Wybralem sie na uczelnie po godzinie 9.00 pouczylem sie jeszcze troszku na uczelni i czekamy pod sala, ja, Marcelina i nasz kolega Lukasz, ktory rzadko bywa na uczelni bo pracuje.
No i taka sytuacja dzis mamy miec laborke z takim fajnym doktorkiem, koles jest luzacki i taki trochu wystraszony wiec ja z Marcelina wymyslilismy, ze bedziemy mowic na kolesia dr Mientki. No i dzis stoimy przed sala, wychodzi jakis inny doktorek i pyta z kim mamy miec zajecia w tej sali i co to za zajecia, Lukasz mowi, ze mamy miec laborke i ze mamy ja z panem dr Mientkim, ten doktorek sie zaczal brechtac, ja z Marcelina myslelismy, ze sie zesikamy sie smiechu, Lukasz patrzy na mnie p yta co. Ja mowie, ociec my go tylko przezywamy Mientki, koles nazywa sie calkiem inaczej, brecht totalny, Lukasz skomentowal krotko: "o kurwaaaaa".

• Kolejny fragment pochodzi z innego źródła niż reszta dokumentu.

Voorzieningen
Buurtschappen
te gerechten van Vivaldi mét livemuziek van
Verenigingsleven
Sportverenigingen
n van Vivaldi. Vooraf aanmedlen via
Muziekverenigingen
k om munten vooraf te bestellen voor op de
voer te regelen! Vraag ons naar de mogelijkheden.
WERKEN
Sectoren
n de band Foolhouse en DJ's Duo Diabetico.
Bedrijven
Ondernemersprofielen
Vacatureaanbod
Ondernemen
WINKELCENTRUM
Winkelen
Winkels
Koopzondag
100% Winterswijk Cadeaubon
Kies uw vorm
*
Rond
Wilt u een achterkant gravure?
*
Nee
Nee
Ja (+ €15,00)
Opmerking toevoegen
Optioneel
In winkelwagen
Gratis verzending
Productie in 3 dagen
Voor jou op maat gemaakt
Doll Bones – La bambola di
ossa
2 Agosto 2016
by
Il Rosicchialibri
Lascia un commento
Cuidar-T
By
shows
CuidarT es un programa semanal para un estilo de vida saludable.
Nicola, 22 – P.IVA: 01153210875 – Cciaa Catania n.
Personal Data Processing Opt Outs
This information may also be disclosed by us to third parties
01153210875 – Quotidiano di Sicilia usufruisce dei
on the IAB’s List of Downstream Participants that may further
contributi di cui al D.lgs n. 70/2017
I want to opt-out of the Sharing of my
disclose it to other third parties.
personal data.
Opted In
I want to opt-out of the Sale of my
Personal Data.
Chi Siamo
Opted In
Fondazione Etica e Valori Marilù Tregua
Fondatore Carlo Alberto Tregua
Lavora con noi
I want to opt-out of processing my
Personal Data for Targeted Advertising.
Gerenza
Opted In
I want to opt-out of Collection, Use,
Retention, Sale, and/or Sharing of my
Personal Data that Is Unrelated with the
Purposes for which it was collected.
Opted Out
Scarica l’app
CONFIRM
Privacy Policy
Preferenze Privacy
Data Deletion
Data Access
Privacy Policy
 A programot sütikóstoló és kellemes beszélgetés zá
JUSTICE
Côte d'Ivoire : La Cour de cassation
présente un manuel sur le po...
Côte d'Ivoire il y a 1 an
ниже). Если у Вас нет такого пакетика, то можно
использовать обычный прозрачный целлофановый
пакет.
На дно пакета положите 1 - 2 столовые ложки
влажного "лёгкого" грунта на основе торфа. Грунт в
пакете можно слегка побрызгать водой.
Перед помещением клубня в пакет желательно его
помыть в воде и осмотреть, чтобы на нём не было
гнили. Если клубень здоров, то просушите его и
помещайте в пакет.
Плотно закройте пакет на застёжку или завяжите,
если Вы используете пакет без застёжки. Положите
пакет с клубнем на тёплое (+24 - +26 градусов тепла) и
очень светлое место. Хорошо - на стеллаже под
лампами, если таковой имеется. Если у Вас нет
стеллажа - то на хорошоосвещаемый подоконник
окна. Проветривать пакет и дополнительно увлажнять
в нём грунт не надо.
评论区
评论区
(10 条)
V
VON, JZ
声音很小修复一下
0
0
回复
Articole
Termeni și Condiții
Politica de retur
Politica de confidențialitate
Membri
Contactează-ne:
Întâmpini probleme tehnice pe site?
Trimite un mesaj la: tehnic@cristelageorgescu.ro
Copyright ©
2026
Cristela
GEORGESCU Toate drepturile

Pozniej poszedlem do mamy bo musialem jej pokazac pare rzeczy, od razu wzialem sobie potrzebne materialy, pozniej maly spacerek przez miasto, zawitalem do salonow GSm pytajac o etui do mojej Nokii 5510, oczywiscie nigdzie nie bylo. W salonie Plusa powiedzieli, ze zamowia, bo teraz w promocji maja Nokie 5510 po 499 zl netto.
Pozniej odwiedzilem jeszcze sklep sportowy, jedne z drozszych w Gliwicach, fajne rowerki Meridy byly, za fajna cene 1100 zl, hmm jeszcze musze popatrzyc w jakich cenach sa rowerki marki Author lub Giant.